We are the show-stopping beauty of an extravagant jar. We encase beauty, and we are encased by beauty.
That night, with that Word, Jesus desired to minister to that woman. But on that night, with that Word, Jesus chose to minister to me as well.
And hopefully, with this very same Word, He can minister to you as well.
“Daughter, you are beautiful. You are desirable. I desire you— but not in a way that will use you up. I desire to be near you. I love to feel your breath on My shoulder as you sigh out the burdens of the world after a long day. I love to watch you fall asleep— your body relaxes, and tensions leave, and you fall into sweet peace. I love the way you scrunch your nose up when you try not to laugh and the way you furrow your eyebrows together when you’re in deep concentration.

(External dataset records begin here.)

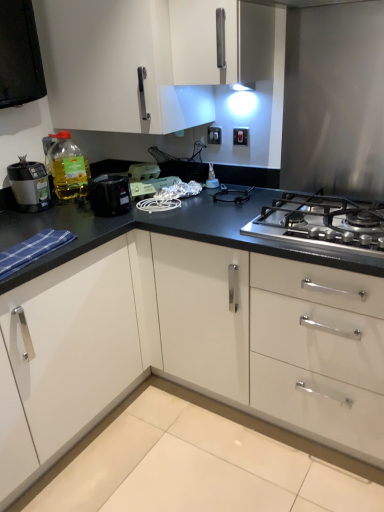 Question: From a real-world perspective, is white plastic electric outlet at upper center, positioned as the 2th electric outlet in back-to-front order, beneath matte black blender at left, acting as the second kitchen appliance starting from the right?

Choices:
 (A) yes
 (B) no

Answer: (B)

Question: Is matte black blender at left, acting as the second kitchen appliance starting from the right, a part of white plastic electric outlet at upper center, positioned as the 2th electric outlet in back-to-front order?

Choices:
 (A) no
 (B) yes

Answer: (A)

Question: Is white plastic electric outlet at upper center, the first electric outlet positioned from the right, taller than matte black blender at left, acting as the second kitchen appliance starting from the right?

Choices:
 (A) yes
 (B) no

Answer: (B)

Question: From a real-world perspective, is white plastic electric outlet at upper center, marked as the second electric outlet in a left-to-right arrangement, physically above matte black blender at left, the 1th kitchen appliance in the left-to-right sequence?

Choices:
 (A) yes
 (B) no

Answer: (A)

Question: From the image's perspective, is white plastic electric outlet at upper center, which is the first electric outlet from front to back, located beneath matte black blender at left, acting as the second kitchen appliance starting from the right?

Choices:
 (A) no
 (B) yes

Answer: (A)

Question: Is white plastic electric outlet at upper center, marked as the second electric outlet in a left-to-right arrangement, at the right side of matte black blender at left, the 1th kitchen appliance in the left-to-right sequence?

Choices:
 (A) no
 (B) yes

Answer: (B)

Question: Does translucent yellow bottle at left have a greater width compared to white plastic electric outlet at upper center, which is the first electric outlet from front to back?

Choices:
 (A) no
 (B) yes

Answer: (B)

Question: Considering the relative positions of translucent yellow bottle at left and white plastic electric outlet at upper center, positioned as the 2th electric outlet in back-to-front order, in the image provided, is translucent yellow bottle at left to the right of white plastic electric outlet at upper center, positioned as the 2th electric outlet in back-to-front order, from the viewer's perspective?

Choices:
 (A) yes
 (B) no

Answer: (B)

Question: Is translucent yellow bottle at left shorter than white plastic electric outlet at upper center, marked as the second electric outlet in a left-to-right arrangement?

Choices:
 (A) yes
 (B) no

Answer: (B)

Question: Is translucent yellow bottle at left oriented away from white plastic electric outlet at upper center, marked as the second electric outlet in a left-to-right arrangement?

Choices:
 (A) no
 (B) yes

Answer: (A)

Question: Is translucent yellow bottle at left positioned far away from white plastic electric outlet at upper center, positioned as the 2th electric outlet in back-to-front order?

Choices:
 (A) no
 (B) yes

Answer: (A)

Question: Is translucent yellow bottle at left outside of white plastic electric outlet at upper center, the first electric outlet positioned from the right?

Choices:
 (A) yes
 (B) no

Answer: (A)

Question: From the image's perspective, would you say stainless steel gas stove at center is shown under white plastic electric outlet at upper center, which is the first electric outlet from front to back?

Choices:
 (A) no
 (B) yes

Answer: (B) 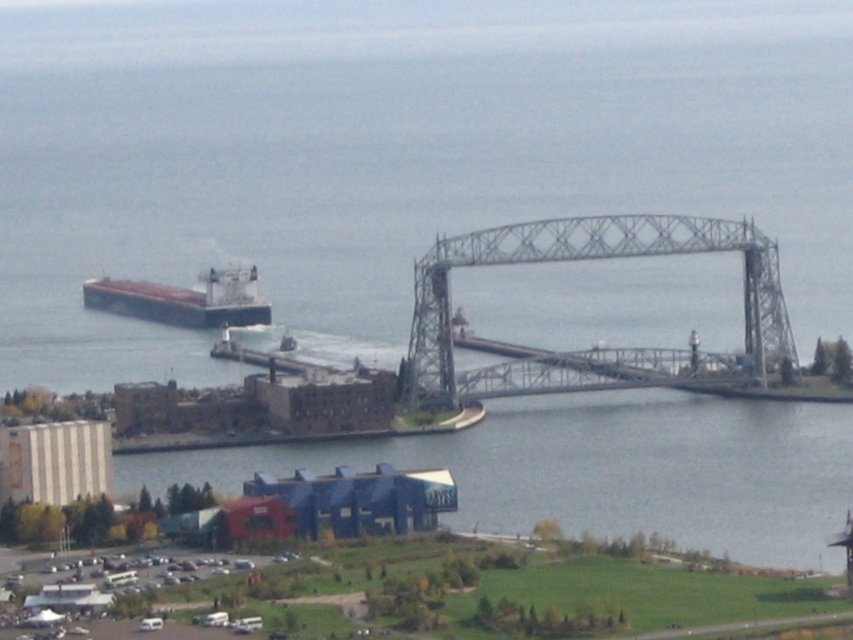 Between gray metallic bridge at center and brown matte cargo ship at left, which one has more height?

With more height is gray metallic bridge at center.

Can you confirm if gray metallic bridge at center is bigger than brown matte cargo ship at left?

Yes.

Between point (764, 273) and point (258, 305), which one is positioned in front?

Point (258, 305) is more forward.

Image resolution: width=853 pixels, height=640 pixels. I want to click on gray metallic bridge at center, so click(589, 259). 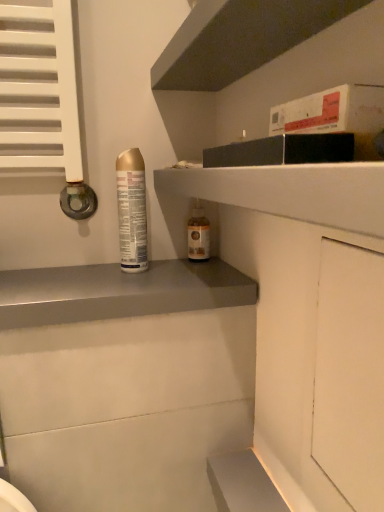 At what (x,y) coordinates should I click in order to perform the action: click on vacant space positioned to the left of translucent glass bottle at center, which is the first bottle from right to left. Please return your answer as a coordinate pair (x, y). This screenshot has height=512, width=384. Looking at the image, I should click on pos(122,268). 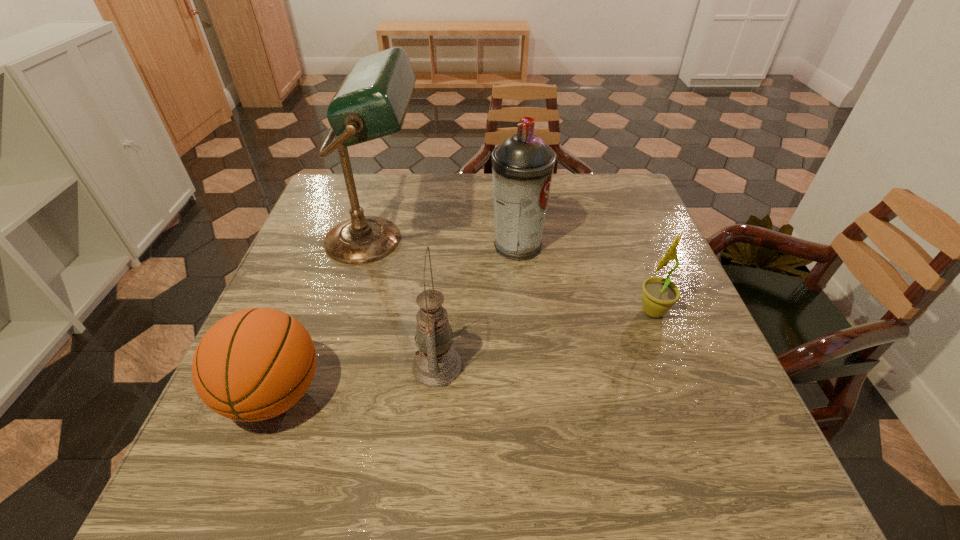 The height and width of the screenshot is (540, 960). What are the coordinates of `free location located on the face of the sunflower` in the screenshot? It's located at (493, 311).

Where is `free location located on the face of the sunflower`? free location located on the face of the sunflower is located at coordinates (535, 311).

Image resolution: width=960 pixels, height=540 pixels. I want to click on free space located on the face of the sunflower, so [570, 311].

This screenshot has height=540, width=960. What are the coordinates of `vacant space located on the back of the basketball` in the screenshot? It's located at (318, 281).

Where is `object located in the far edge section of the desktop`? The image size is (960, 540). object located in the far edge section of the desktop is located at coordinates (372, 101).

In order to click on table lamp that is at the left edge in this screenshot , I will do `click(372, 101)`.

I want to click on basketball positioned at the left edge, so click(x=254, y=364).

The image size is (960, 540). I want to click on object that is at the right edge, so click(659, 294).

Image resolution: width=960 pixels, height=540 pixels. What are the coordinates of `object located in the far left corner section of the desktop` in the screenshot? It's located at (372, 101).

Find the location of a particular element. free region at the far edge of the desktop is located at coordinates (560, 208). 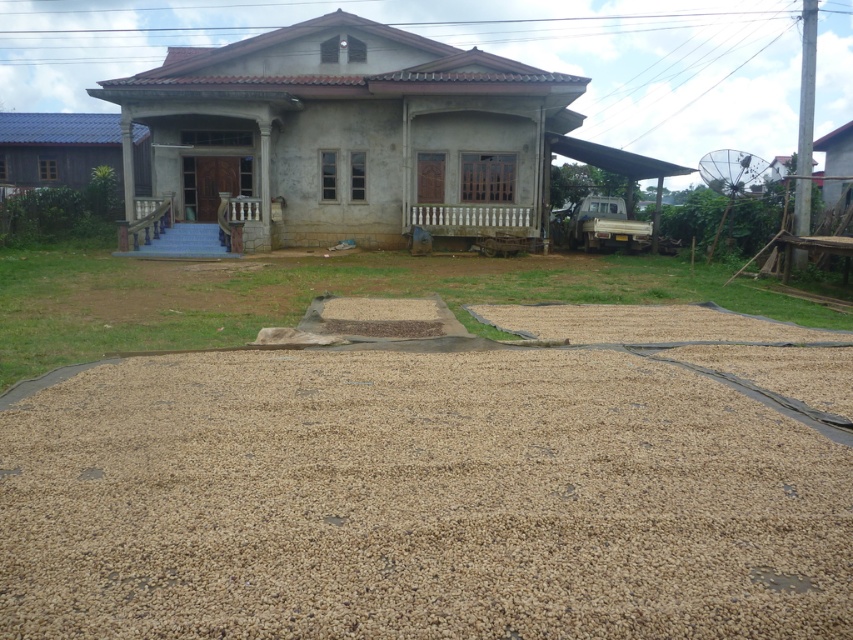 Can you confirm if light brown gravel at center is positioned to the right of brown gravel at center?

Correct, you'll find light brown gravel at center to the right of brown gravel at center.

Between point (747, 394) and point (634, 301), which one is positioned behind?

The point (634, 301) is more distant.

This screenshot has width=853, height=640. I want to click on light brown gravel at center, so click(440, 484). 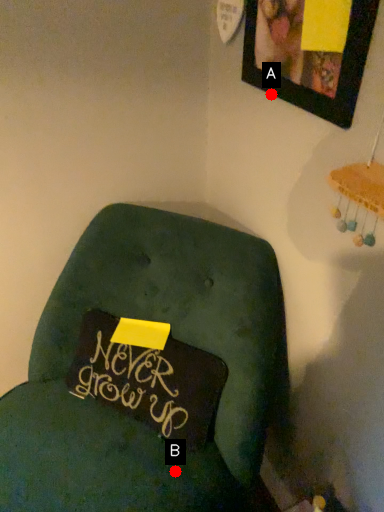 Question: Two points are circled on the image, labeled by A and B beside each circle. Among these points, which one is nearest to the camera?

Choices:
 (A) A is closer
 (B) B is closer

Answer: (A) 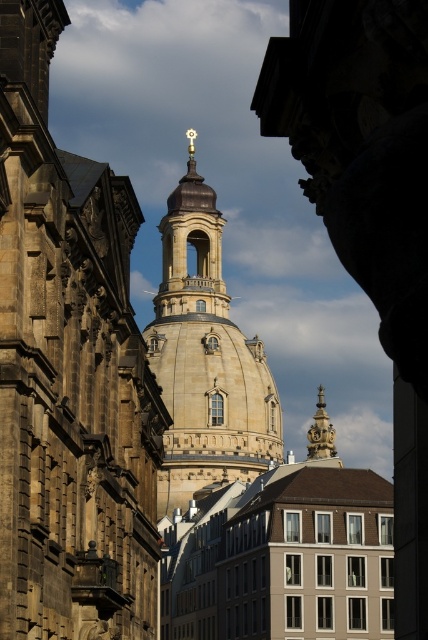 Question: Which point appears closest to the camera in this image?

Choices:
 (A) (162, 492)
 (B) (38, 433)

Answer: (B)

Question: Does stone church at center appear under stone tower at center?

Choices:
 (A) yes
 (B) no

Answer: (A)

Question: Among these points, which one is farthest from the camera?

Choices:
 (A) (2, 99)
 (B) (216, 228)

Answer: (B)

Question: In this image, where is stone church at center located relative to stone tower at center?

Choices:
 (A) left
 (B) right

Answer: (A)

Question: Does stone church at center lie behind stone tower at center?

I pay attention to everything you do because I am so in love with you and everything that you do.”
“I am sorry that the world has told you that you’re not beautiful. I am sorry that shifting standards have fought to hide My truth. I am sorry that you are burdened with self-hatred. If you could only SEE the time that I put into creating you— oh how your heart would flutter! I think fondly of time spent allocating freckles on your shoulders and blush on your cheeks. From carefully considering how many minuscule hairs would be on your arm to how many belonged on your head, everything was thoughtful, intentional, prayerfully considered.”
“I know that people tell you that I don’t make mistakes, and that’s true. I don’t. It’s not in my nature. But more so than that, I CHOOSE for things to be the way that they are. It’s not that “it’s no mistake that your torso is that long”, it’s that I spent time and energy and love deciding that I wanted it to be just that length and just that width. Saying it’s no mistake is correct, but it’s also something that I chose after purposeful thought.”
“You are an alabaster box. You are worthy, valuable and sought after. You are important. You are extravagant in your beauty and in your worth. You are a vessel for something beautiful. But you are a beautiful vessel. I designed you that way. Don’t ever be embarrassed to want to come into agreement with that. I made you with value and I want nothing more than to see you agree with it. Choose to know your beauty today. You’re absolutely worth it.”